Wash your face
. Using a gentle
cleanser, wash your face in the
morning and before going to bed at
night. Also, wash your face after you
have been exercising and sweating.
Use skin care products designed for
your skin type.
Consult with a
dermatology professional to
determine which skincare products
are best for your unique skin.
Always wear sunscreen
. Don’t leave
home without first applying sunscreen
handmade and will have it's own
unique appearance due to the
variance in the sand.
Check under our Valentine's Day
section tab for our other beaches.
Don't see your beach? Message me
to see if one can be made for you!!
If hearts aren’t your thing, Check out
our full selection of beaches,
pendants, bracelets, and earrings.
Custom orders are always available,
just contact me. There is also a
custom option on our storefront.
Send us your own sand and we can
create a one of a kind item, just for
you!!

==

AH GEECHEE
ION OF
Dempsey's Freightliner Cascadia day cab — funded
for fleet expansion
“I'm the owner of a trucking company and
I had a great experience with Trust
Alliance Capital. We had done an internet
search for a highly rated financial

• Task to carry out: Go through the entries and copy each line holding the string "beaches".

• Finished exercise:
section tab for our other beaches.
our full selection of beaches,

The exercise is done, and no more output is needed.